**EXERCISE REQUIREMENTS**
Each record needs to be retyped exactly, though its pictures should not appear.

**DATA FOR PROCESSING**

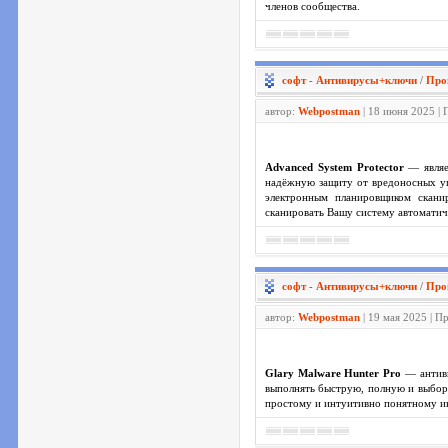
членов сообщества.
софт - Антивирусы+ключи
/
Про
автор:
Webpostman
| 18 июня 2025 | 
Advanced System Protector
— являе
надёжную защиту от вредоносных уг
электронным планировщиком скани
сканировать Вашу систему автоматиче
софт - Антивирусы+ключи
/
Про
автор:
Webpostman
| 19 мая 2025 | П
Glary Malware Hunter Pro
— антиви
выполнять быструю, полную и выборо
простому и интуитивно понятному ин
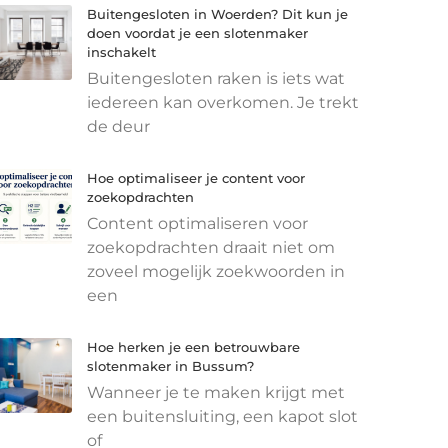
Buitengesloten in Woerden? Dit kun je
doen voordat je een slotenmaker
inschakelt
Buitengesloten raken is iets wat
iedereen kan overkomen. Je trekt
de deur
Hoe optimaliseer je content voor
zoekopdrachten
Content optimaliseren voor
zoekopdrachten draait niet om
zoveel mogelijk zoekwoorden in
een
Hoe herken je een betrouwbare
slotenmaker in Bussum?
Wanneer je te maken krijgt met
een buitensluiting, een kapot slot
of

**TASK OUTPUT**
членов сообщества.
софт - Антивирусы+ключи
/
Про
автор:
Webpostman
| 18 июня 2025 | 
Advanced System Protector
— являе
надёжную защиту от вредоносных уг
электронным планировщиком скани
сканировать Вашу систему автоматиче
софт - Антивирусы+ключи
/
Про
автор:
Webpostman
| 19 мая 2025 | П
Glary Malware Hunter Pro
— антиви
выполнять быструю, полную и выборо
простому и интуитивно понятному ин
Buitengesloten in Woerden? Dit kun je
doen voordat je een slotenmaker
inschakelt
Buitengesloten raken is iets wat
iedereen kan overkomen. Je trekt
de deur
Hoe optimaliseer je content voor
zoekopdrachten
Content optimaliseren voor
zoekopdrachten draait niet om
zoveel mogelijk zoekwoorden in
een
Hoe herken je een betrouwbare
slotenmaker in Bussum?
Wanneer je te maken krijgt met
een buitensluiting, een kapot slot
of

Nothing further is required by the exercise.